Glyceryl behenate-based solid lipid nanoparticles as a carrier of haloperidol for nose to brain delivery: formulation development, in-vitro, and in-vivo evaluation

This study was aimed to develop the haloperidol (HPL) loaded solid lipid nanoparticles (SLNs) for
brain targeting through the intranasal route. SLNs were fabricated by the emulsification diffusion
technique using glyceryl behenate as lipid and tween 80 as a surfactant. SLNs were evaluated
for particle size, zeta potential, structure, entrapment efficiency, solid state characterization
by differential scanning calorimetry (DSC), and in-vitro release. In-vivo biological evaluation
was performed on albino Wistar rats for the determination of pharmacokinetic as well as
brain targeting parameters.

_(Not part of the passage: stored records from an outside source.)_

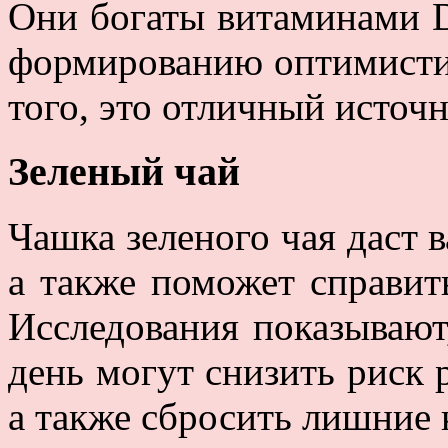
Они богаты витаминами D
формированию оптимистич
того, это отличный источн
Зеленый чай
Чашка зеленого чая даст 
а также поможет справит
Исследования показывают,
день могут снизить риск 
а также сбросить лишние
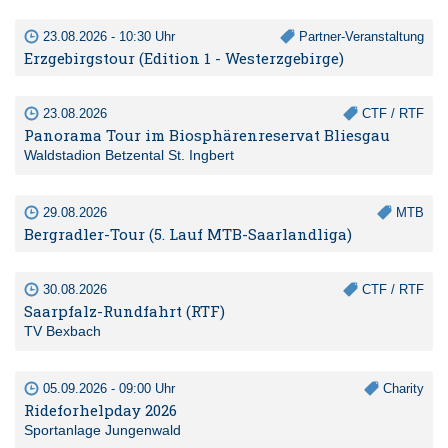
23.08.2026 - 10:30 Uhr
Partner-Veranstaltung
Erzgebirgstour (Edition 1 - Westerzgebirge)
23.08.2026
CTF / RTF
Panorama Tour im Biosphärenreservat Bliesgau
Waldstadion Betzental St. Ingbert
29.08.2026
MTB
Bergradler-Tour (5. Lauf MTB-Saarlandliga)
30.08.2026
CTF / RTF
Saarpfalz-Rundfahrt (RTF)
TV Bexbach
05.09.2026 - 09:00 Uhr
Charity
Rideforhelpday 2026
Sportanlage Jungenwald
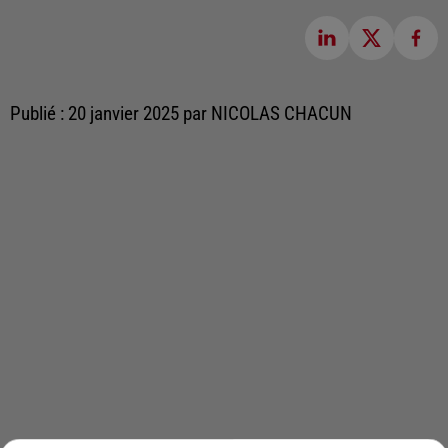
Publié : 20 janvier 2025 par NICOLAS CHACUN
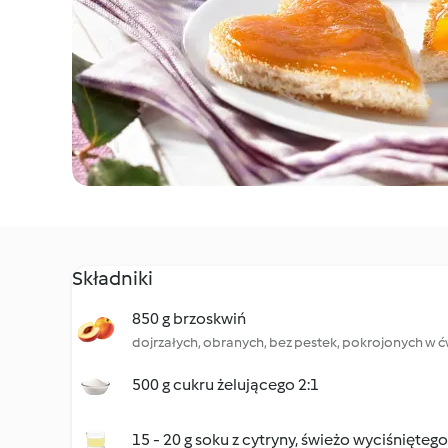
Składniki
850 g brzoskwiń
dojrzałych, obranych, bez pestek, pokrojonych w ć
500 g cukru żelującego 2:1
15 - 20 g soku z cytryny, świeżo wyciśniętego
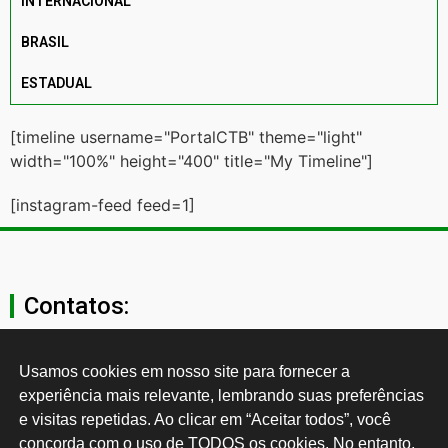
INTERNACIONAL
BRASIL
ESTADUAL
[timeline username="PortalCTB" theme="light"
width="100%" height="400" title="My Timeline"]
[instagram-feed feed=1]
Contatos:
secgeral@ctb.org.br
Usamos cookies em nosso site para fornecer a 
experiência mais relevante, lembrando suas preferências 
11 3874-0040
e visitas repetidas. Ao clicar em “Aceitar todos”, você 
concorda com o uso de TODOS os cookies. No entanto, 
Rua Cardoso de Almeida, 1843, Sumaré São Paulo - SP -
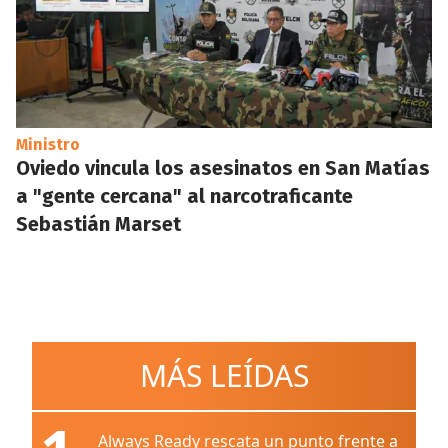
Ministro
Oviedo vincula los asesinatos en San Matías
a "gente cercana" al narcotraficante
Sebastián Marset
MÁS LEÍDAS
Always Ready rescata un punto frente a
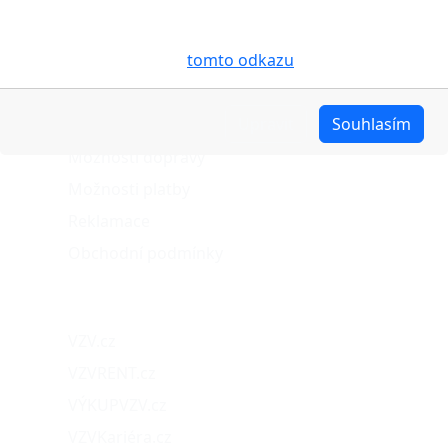
účelem usnadnění využívání internetových stránek,
pro analýzu údajů a marketingové účely. Blíže je o
cookies pojednáno na
tomto odkazu
.
O nákupu
Upravit
Souhlasím
Stav objednávky
Možnosti dopravy
Možnosti platby
Reklamace
Obchodní podmínky
Naše projekty
VZV.cz
VZVRENT.cz
VÝKUPVZV.cz
VZVKariéra.cz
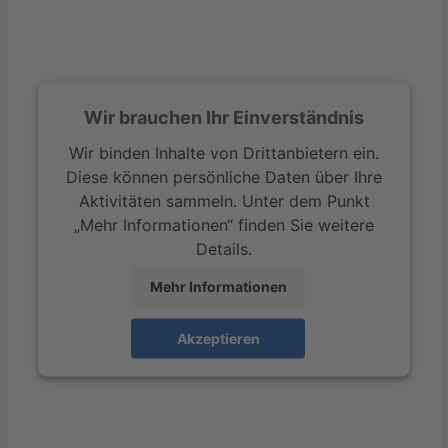
Wir brauchen Ihr Einverständnis
Wir binden Inhalte von Drittanbietern ein.
Diese können persönliche Daten über Ihre
Aktivitäten sammeln. Unter dem Punkt
„Mehr Informationen“ finden Sie weitere
Details.
Mehr Informationen
Akzeptieren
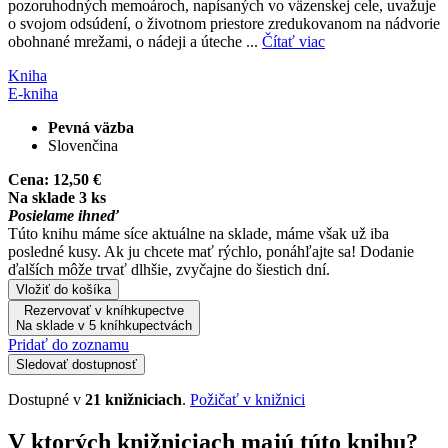
pozoruhodných memoároch, napísaných vo väzenskej cele, uvažuje
o svojom odsúdení, o životnom priestore zredukovanom na nádvorie
obohnané mrežami, o nádeji a úteche ...
Čítať viac
Kniha
E-kniha
Pevná väzba
Slovenčina
Cena:
12,50 €
Na sklade 3 ks
Posielame ihneď
Túto knihu máme síce aktuálne na sklade, máme však už iba
posledné kusy. Ak ju chcete mať rýchlo, ponáhľajte sa! Dodanie
ďalších môže trvať dlhšie, zvyčajne do šiestich dní.
Vložiť do košíka
Rezervovať v kníhkupectve
Na sklade v 5 kníhkupectvách
Pridať do zoznamu
Sledovať dostupnosť
Dostupné v
21 knižniciach
.
Požičať v knižnici
V ktorých knižniciach majú túto knihu?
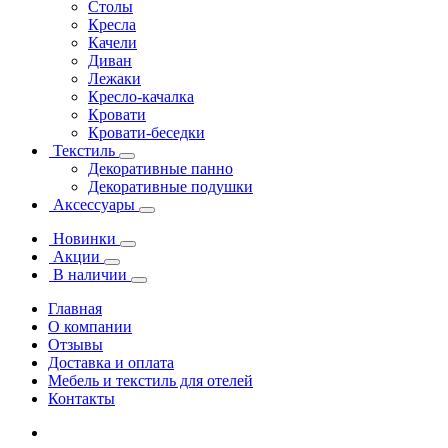
Столы
Кресла
Качели
Диван
Лежаки
Кресло-качалка
Кровати
Кровати-беседки
Текстиль
Декоративные панно
Декоративные подушки
Аксессуары
Новинки
Акции
В наличии
Главная
О компании
Отзывы
Доставка и оплата
Мебель и текстиль для отелей
Контакты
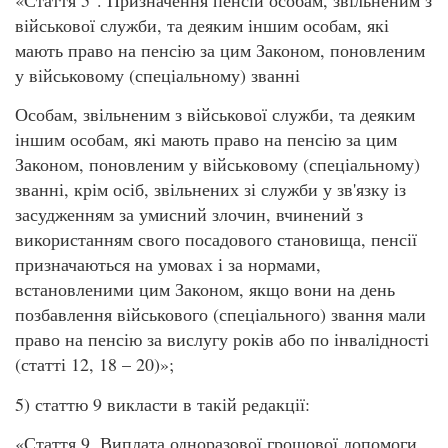
військової служби, та деяким іншим особам, які
мають право на пенсію за цим Законом, поновленим
у військовому (спеціальному) званні
Особам, звільненим з військової служби, та деяким
іншим особам, які мають право на пенсію за цим
Законом, поновленим у військовому (спеціальному)
званні, крім осіб, звільнених зі служби у зв'язку із
засудженням за умисний злочин, вчинений з
використанням свого посадового становища, пенсії
призначаються на умовах і за нормами,
встановленими цим Законом, якщо вони на день
позбавлення військового (спеціального) звання мали
право на пенсію за вислугу років або по інвалідності
(статті 12, 18 – 20)»;
5) статтю 9 викласти в такій редакції:
«Стаття 9. Виплата одноразової грошової допомоги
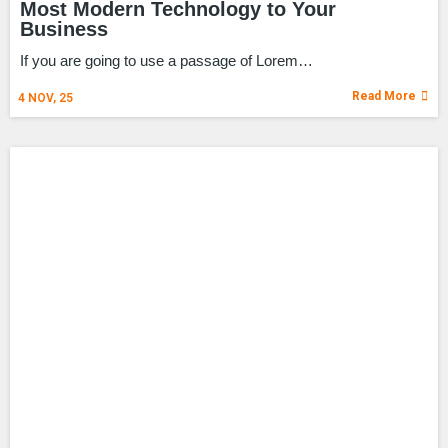
Most Modern Technology to Your
Business
If you are going to use a passage of Lorem…
Read More
4
NOV, 25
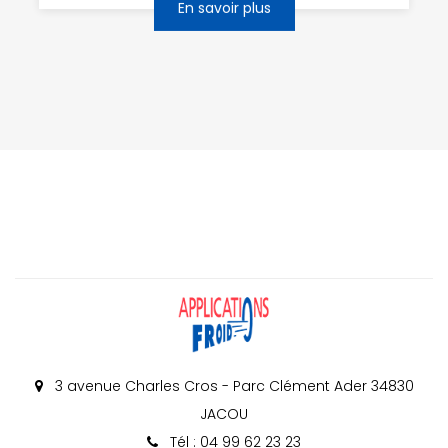
En savoir plus
3 avenue Charles Cros - Parc Clément Ader 34830
JACOU
Tél : 04 99 62 23 23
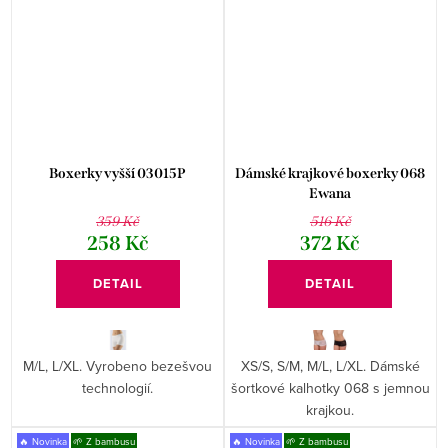
Boxerky vyšší 03015P
Dámské krajkové boxerky 068
Ewana
359 Kč
516 Kč
258 Kč
372 Kč
DETAIL
DETAIL
M/L, L/XL. Vyrobeno bezešvou
XS/S, S/M, M/L, L/XL. Dámské
technologií.
šortkové kalhotky 068 s jemnou
krajkou.
🔥 Novinka
🌱 Z bambusu
🔥 Novinka
🌱 Z bambusu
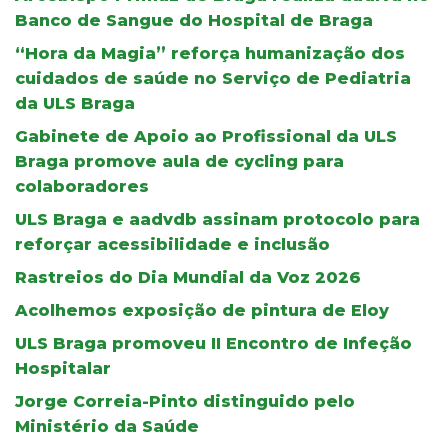
Banco de Sangue do Hospital de Braga
“Hora da Magia” reforça humanização dos
cuidados de saúde no Serviço de Pediatria
da ULS Braga
Gabinete de Apoio ao Profissional da ULS
Braga promove aula de cycling para
colaboradores
ULS Braga e aadvdb assinam protocolo para
reforçar acessibilidade e inclusão
Rastreios do Dia Mundial da Voz 2026
Acolhemos exposição de pintura de Eloy
ULS Braga promoveu II Encontro de Infeção
Hospitalar
Jorge Correia-Pinto distinguido pelo
Ministério da Saúde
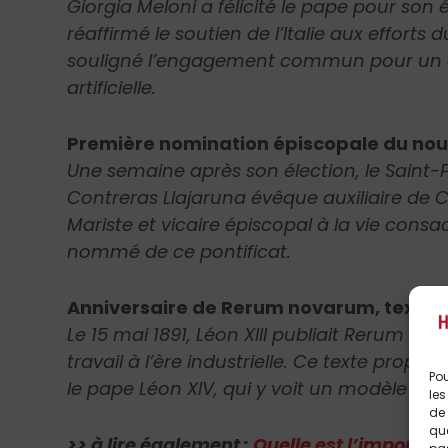
Giorgia Meloni a félicité le pape pour son 
réaffirmé le soutien de l’Italie aux efforts 
souligné l’engagement commun pour un dé
artificielle.
Première nomination épiscopale du nou
Une semaine après son élection, le Saint
Contreras Llajaruna évêque auxiliaire de Ca
Mariste et vicaire épiscopal à la vie consac
nommé de ce pontificat.
Anniversaire de Rerum novarum, texte f
Le 15 mai 1891, Léon XIII publiait Rerum n
travail à l’ère industrielle. Ce texte prop
Pou
le pape Léon XIV, qui y voit un modèle pou
les
de 
que
>> à lire également :
Quelle est l’import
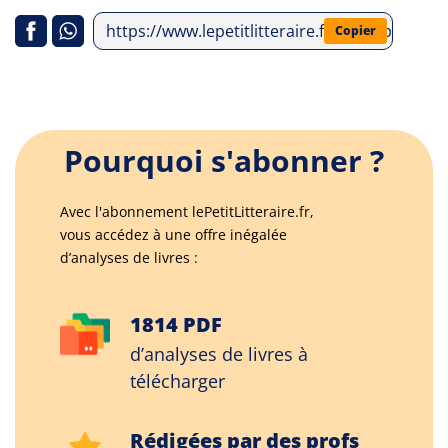
https://www.lepetitlitteraire.fr/index.php/a
Copier
Pourquoi s'abonner ?
Avec l'abonnement lePetitLitteraire.fr,
vous accédez à une offre inégalée
d’analyses de livres :
1814 PDF
d’analyses de livres à
télécharger
Rédigées par des profs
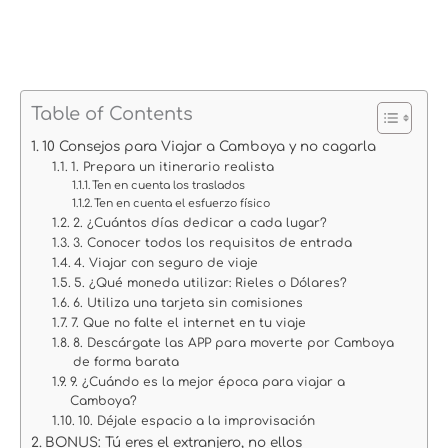
Table of Contents
10 Consejos para Viajar a Camboya y no cagarla
1. Prepara un itinerario realista
Ten en cuenta los traslados
Ten en cuenta el esfuerzo físico
2. ¿Cuántos días dedicar a cada lugar?
3. Conocer todos los requisitos de entrada
4. Viajar con seguro de viaje
5. ¿Qué moneda utilizar: Rieles o Dólares?
6. Utiliza una tarjeta sin comisiones
7. Que no falte el internet en tu viaje
8. Descárgate las APP para moverte por Camboya
de forma barata
9. ¿Cuándo es la mejor época para viajar a
Camboya?
10. Déjale espacio a la improvisación
BONUS: Tú eres el extranjero, no ellos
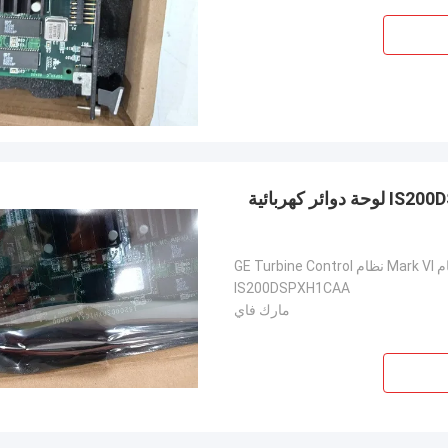
IS200 DSP XH1 CAA لوحة كهربائية عامة IS200DSPXH1CAA لوحة دوائر كهربائية
IS200DSPXH1CAA
مارك فاي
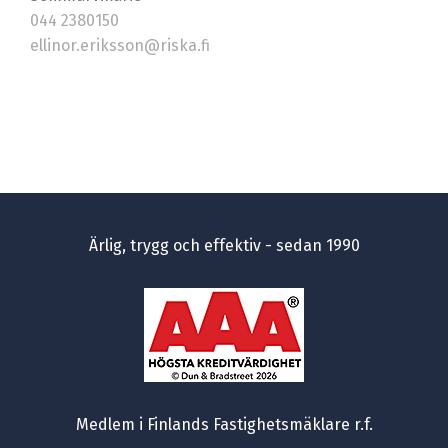
044 2380150
ellinor.eriksson@riska.fi
Ärlig, trygg och effektiv - sedan 1990
Medlem i Finlands Fastighetsmäklare r.f.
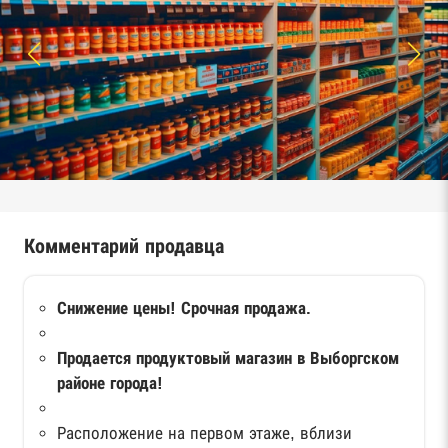
Комментарий продавца
Снижение цены! Срочная продажа.
Продается продуктовый магазин в Выборгском
районе города!
Расположение на первом этаже, вблизи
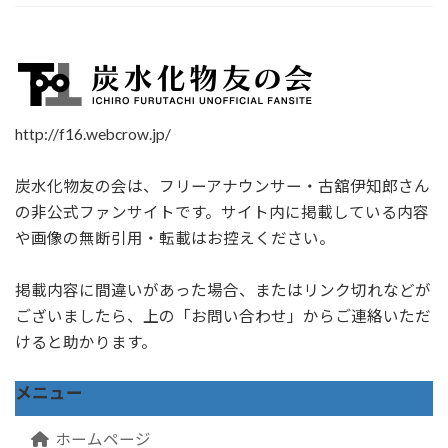
http://f16.webcrow.jp/
炭水化物友の会は、フリーアナウンサー・古舘伊知郎さん
の非公式ファンサイトです。サイト内に掲載している内容
や画像の無断引用・転載はお控えください。
掲載内容に間違いがあった場合、またはリンク切れなどが
ございましたら、上の「お問い合わせ」からご連絡いただ
けると助かります。
メニュー
ホームページ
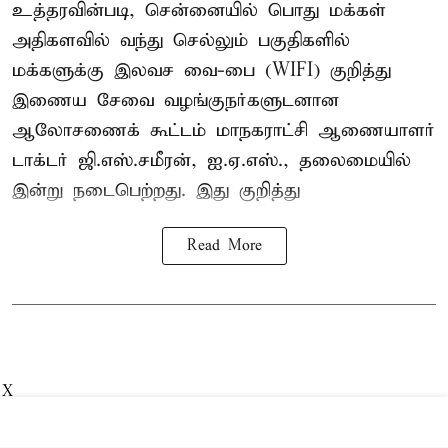
உத்தரவின்படி, சென்னையில் பொது மக்கள்
அதிகளவில் வந்து செல்லும் பகுதிகளில்
மக்களுக்கு இலவச வை-பை (WIFI) குறித்து
இணைய சேவை வழங்குநர்களுடனான
ஆலோசணைக் கூட்டம் மாநகராட்சி ஆணையாளர்
டாக்டர் ஜி.எஸ்.சமீரன், ஐ.ஏ.எஸ்., தலைமையில்
இன்று நடைபெற்றது. இது குறித்து
Read More
X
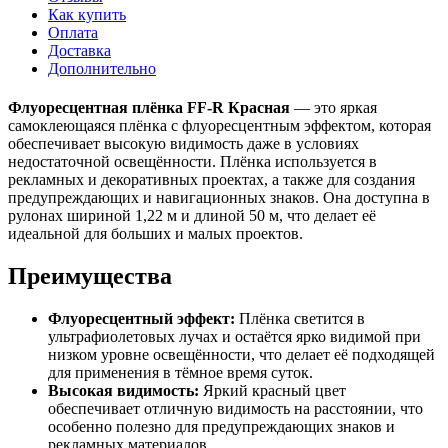
Как купить
Оплата
Доставка
Дополнительно
Флуоресцентная плёнка FF-R Красная
— это яркая
самоклеющаяся плёнка с флуоресцентным эффектом, которая
обеспечивает высокую видимость даже в условиях
недостаточной освещённости. Плёнка используется в
рекламных и декоративных проектах, а также для создания
предупреждающих и навигационных знаков. Она доступна в
рулонах шириной 1,22 м и длиной 50 м, что делает её
идеальной для больших и малых проектов.
Преимущества
Флуоресцентный эффект:
Плёнка светится в
ультрафиолетовых лучах и остаётся ярко видимой при
низком уровне освещённости, что делает её подходящей
для применения в тёмное время суток.
Высокая видимость:
Яркий красный цвет
обеспечивает отличную видимость на расстоянии, что
особенно полезно для предупреждающих знаков и
рекламных материалов.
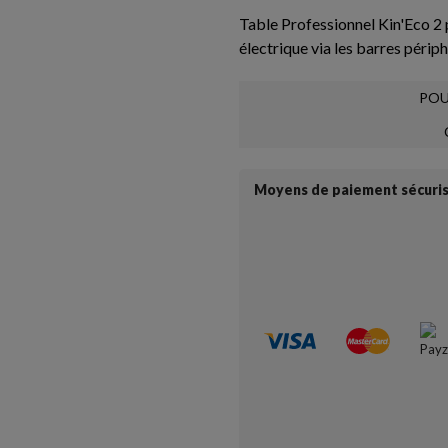
Table Professionnel Kin'Eco 2 
électrique via les barres périp
POU
Moyens de paiement sécuri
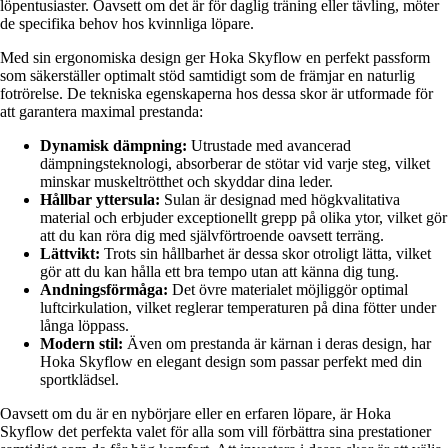
löpentusiaster. Oavsett om det är för daglig träning eller tävling, möter
de specifika behov hos kvinnliga löpare.
Med sin ergonomiska design ger Hoka Skyflow en perfekt passform
som säkerställer optimalt stöd samtidigt som de främjar en naturlig
fotrörelse. De tekniska egenskaperna hos dessa skor är utformade för
att garantera maximal prestanda:
Dynamisk dämpning:
Utrustade med avancerad
dämpningsteknologi, absorberar de stötar vid varje steg, vilket
minskar muskeltrötthet och skyddar dina leder.
Hållbar yttersula:
Sulan är designad med högkvalitativa
material och erbjuder exceptionellt grepp på olika ytor, vilket gör
att du kan röra dig med självförtroende oavsett terräng.
Lättvikt:
Trots sin hållbarhet är dessa skor otroligt lätta, vilket
gör att du kan hålla ett bra tempo utan att känna dig tung.
Andningsförmåga:
Det övre materialet möjliggör optimal
luftcirkulation, vilket reglerar temperaturen på dina fötter under
långa löppass.
Modern stil:
Även om prestanda är kärnan i deras design, har
Hoka Skyflow en elegant design som passar perfekt med din
sportklädsel.
Oavsett om du är en nybörjare eller en erfaren löpare, är Hoka
Skyflow det perfekta valet för alla som vill förbättra sina prestationer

Particle size, PDI, zeta potential, and entrapment efficiency of
optimized formulation (HPL-SLNs 6) were found to be 103±09 nm, 0.190±0.029, -23.5±1.07
mV, and 79.46±1.97% respectively. In-vitro drug release studies exhibited that 87.21± 3.63%
of the entrapped drug was released from the SLNs within 24 h. DSC curves confirmed that
during entrapment in SLNs, the drug was solubilized in the lipid matrix and converted into
the amorphous form. Enhanced HPL targeting to the brain was observed from HPL-SLNs as
compared to HPL-Sol when administered intranasally. The value of AUC 0-∞ in the brain for
HPL-SLNs i.n. was found to be nearly 2.7 times higher than that of HPL-Sol i.v., whereas 3.66
times superior to HPL-Sol administered i.n. Stability studies revealed that the formulation
remains unchanged when stored at 4±2 °C (refrigerator) and 25±2 °C /60 ±5% RH up to six
months. Finally, it could be concluded that SLN is a suitable carrier for HPL with enhanced brain
targeting through i.n administration, as compared to the HPL-Sol, administered i.n. and i.v.